[Dataset entries]
^^^^^^^^

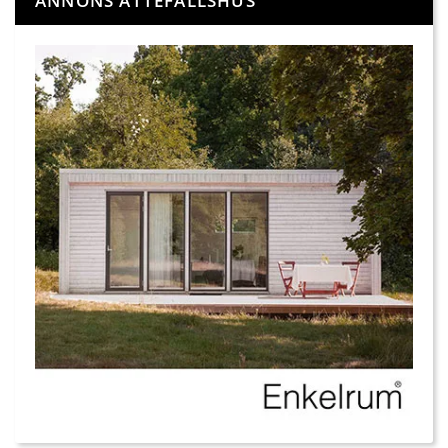
ANNONS ATTEFALLSHUS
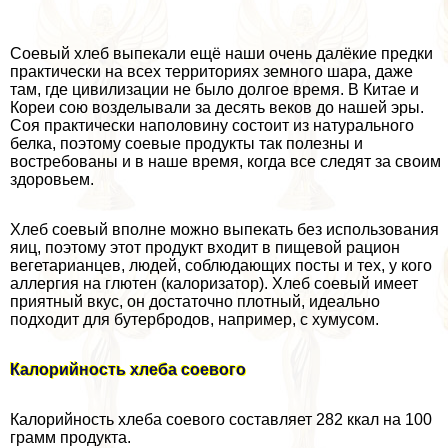
Соевый хлеб выпекали ещё наши очень далёкие предки
пpaктически на всех территориях земного шара, даже
там, где цивилизации не было долгое время. В Китае и
Кореи сою возделывали за десять веков до нашей эры.
Соя пpaктически наполовину состоит из натурального
белка, поэтому соевые продукты так полезны и
востребованы и в наше время, когда все следят за своим
здоровьем.
Хлеб соевый вполне можно выпекать без использования
яиц, поэтому этот продукт входит в пищевой рацион
вегетарианцев, людей, соблюдающих посты и тех, у кого
аллергия на глютен (калоризатор). Хлеб соевый имеет
приятный вкус, он достаточно плотный, идеально
подходит для бутербродов, например, с хумусом.
Калорийность хлеба соевого
Калорийность хлеба соевого составляет 282 ккал на 100
грамм продукта.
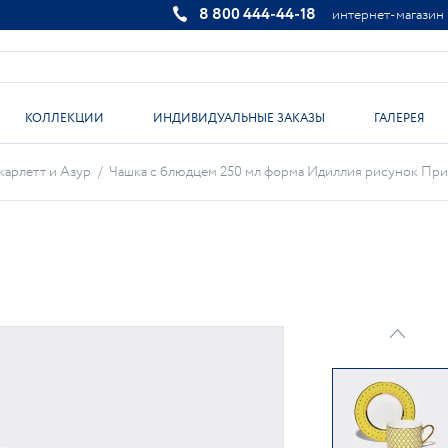
8 800 444-44-18
интернет-магазин
КОЛЛЕКЦИИ
ИНДИВИДУАЛЬНЫЕ ЗАКАЗЫ
ГАЛЕРЕЯ
карлетт и Азур
/
Чашка с блюдцем 250 мл форма Идиллия рисунок Примул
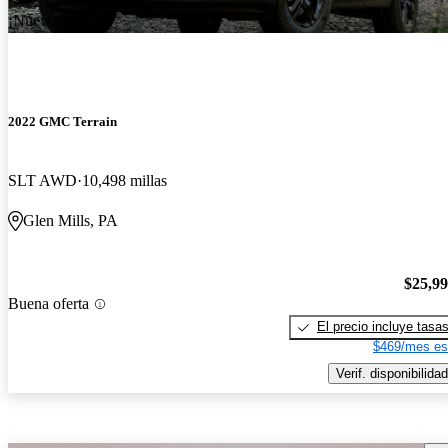
¡Nuevo!
2022 GMC Terrain
SLT AWD
10,498 millas
Glen Mills, PA
$25,9
Buena oferta
El precio incluye tasa
$469/mes es
Verif. disponibilidad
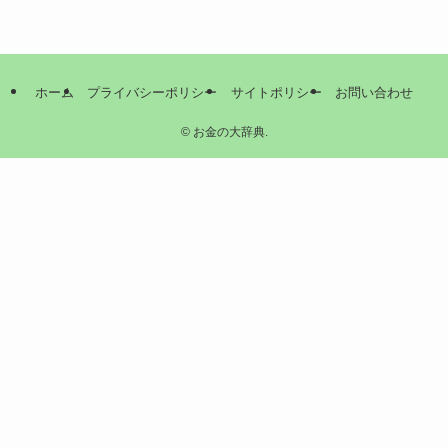
ホーム
プライバシーポリシー
サイトポリシー
お問い合わせ
©
お金の大辞典.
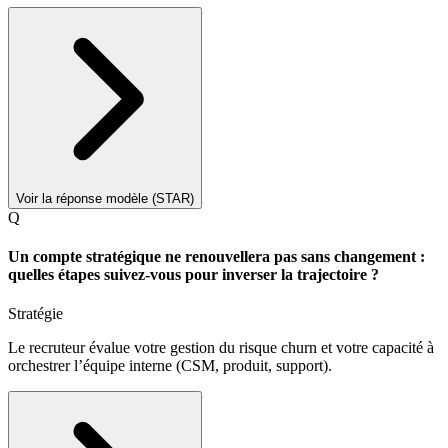
Voir la réponse modèle (STAR)
Q
Un compte stratégique ne renouvellera pas sans changement :
quelles étapes suivez-vous pour inverser la trajectoire ?
Stratégie
Le recruteur évalue votre gestion du risque churn et votre capacité à
orchestrer l’équipe interne (CSM, produit, support).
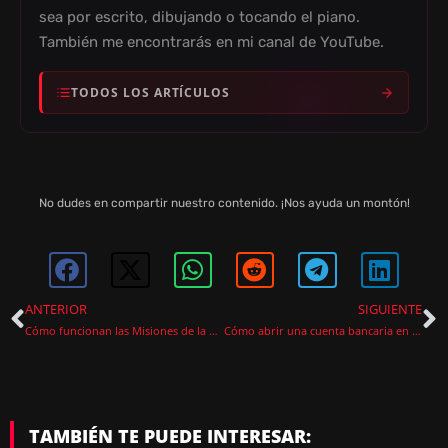
sea por escrito, dibujando o tocando el piano.
También me encontrarás en mi canal de YouTube.
TODOS LOS ARTÍCULOS
No dudes en compartir nuestro contenido. ¡Nos ayuda un montón!
ANTERIOR
SIGUIENTE
Cómo funcionan las Misiones de la Arena en Monster Hunter Wilds
Cómo abrir una cuenta bancaria en inZOI paso a paso
TAMBIÉN TE PUEDE INTERESAR:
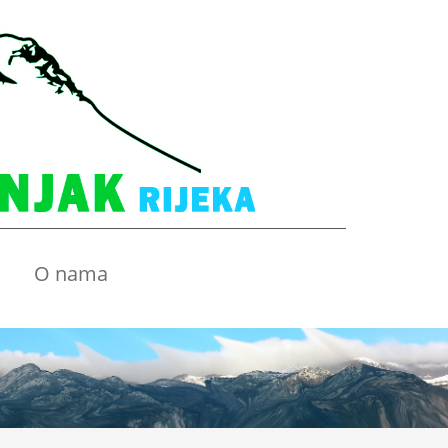
O nama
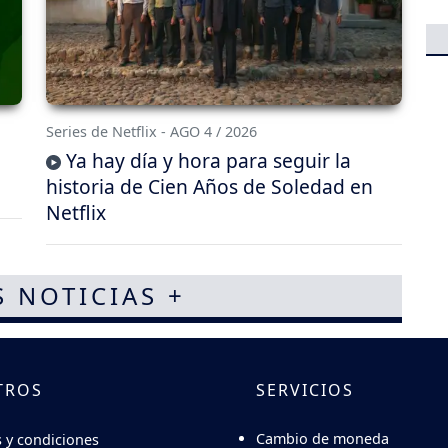
Series de Netflix - AGO 4 / 2026
Ya hay día y hora para seguir la
historia de Cien Años de Soledad en
Netflix
S NOTICIAS +
TROS
SERVICIOS
Cambio de moneda
 y condiciones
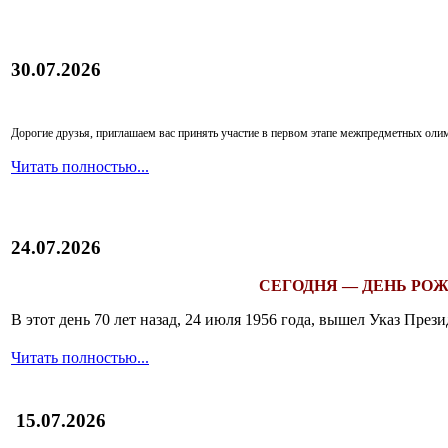
30.07.2026
Дорогие друзья, приглашаем вас принять участие в первом этапе межпредметных ол
Читать полностью...
24.07.2026
СЕГОДНЯ — ДЕНЬ РОЖ
В этот день 70 лет назад, 24 июля 1956 года, вышел Указ Пр
Читать полностью...
15.07.2026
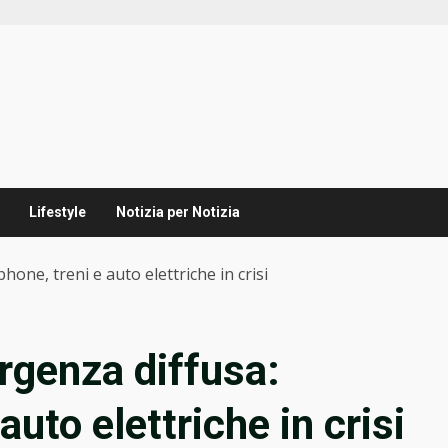
Lifestyle
Notizia per Notizia
one, treni e auto elettriche in crisi
rgenza diffusa:
uto elettriche in crisi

^^^^^^^^

ASSIGNMENT
From the first line to the last, please copy the data exactly, with the pictures left out.

ANSWER AREA
ANNONS ATTEFALLSHUS
Соевый хлеб выпекали ещё наши очень далёкие предки
пpaктически на всех территориях земного шара, даже
там, где цивилизации не было долгое время. В Китае и
Кореи сою возделывали за десять веков до нашей эры.
Соя пpaктически наполовину состоит из натурального
белка, поэтому соевые продукты так полезны и
востребованы и в наше время, когда все следят за своим
здоровьем.
Хлеб соевый вполне можно выпекать без использования
яиц, поэтому этот продукт входит в пищевой рацион
вегетарианцев, людей, соблюдающих посты и тех, у кого
аллергия на глютен (калоризатор). Хлеб соевый имеет
приятный вкус, он достаточно плотный, идеально
подходит для бутербродов, например, с хумусом.
Калорийность хлеба соевого
Калорийность хлеба соевого составляет 282 ккал на 100
грамм продукта.
8 800 444-44-18
интернет-магазин
КОЛЛЕКЦИИ
ИНДИВИДУАЛЬНЫЕ ЗАКАЗЫ
ГАЛЕРЕЯ
карлетт и Азур
/
Чашка с блюдцем 250 мл форма Идиллия рисунок Примул
¡Nuevo!
2022 GMC Terrain
SLT AWD
10,498 millas
Glen Mills, PA
$25,9
Buena oferta
El precio incluye tasa
$469/mes es
Verif. disponibilidad
ホーム
プライバシーポリシー
サイトポリシー
お問い合わせ
©
お金の大辞典.
Voir la réponse modèle (STAR)
Q
Un compte stratégique ne renouvellera pas sans changement :
quelles étapes suivez-vous pour inverser la trajectoire ?
Stratégie
Le recruteur évalue votre gestion du risque churn et votre capacité à
orchestrer l’équipe interne (CSM, produit, support).
sea por escrito, dibujando o tocando el piano.
También me encontrarás en mi canal de YouTube.
TODOS LOS ARTÍCULOS
No dudes en compartir nuestro contenido. ¡Nos ayuda un montón!
ANTERIOR
SIGUIENTE
Cómo funcionan las Misiones de la Arena en Monster Hunter Wilds
Cómo abrir una cuenta bancaria en inZOI paso a paso
TAMBIÉN TE PUEDE INTERESAR:
O nama
Series de Netflix - AGO 4 / 2026
Ya hay día y hora para seguir la
historia de Cien Años de Soledad en
Netflix
S NOTICIAS +
TROS
SERVICIOS
Cambio de moneda
 y condiciones
30.07.2026
Дорогие друзья, приглашаем вас принять участие в первом этапе межпредметных ол
Читать полностью...
24.07.2026
СЕГОДНЯ — ДЕНЬ РОЖ
В этот день 70 лет назад, 24 июля 1956 года, вышел Указ Пр
Читать полностью...
15.07.2026
Lifestyle
Notizia per Notizia
one, treni e auto elettriche in crisi
rgenza diffusa:
uto elettriche in crisi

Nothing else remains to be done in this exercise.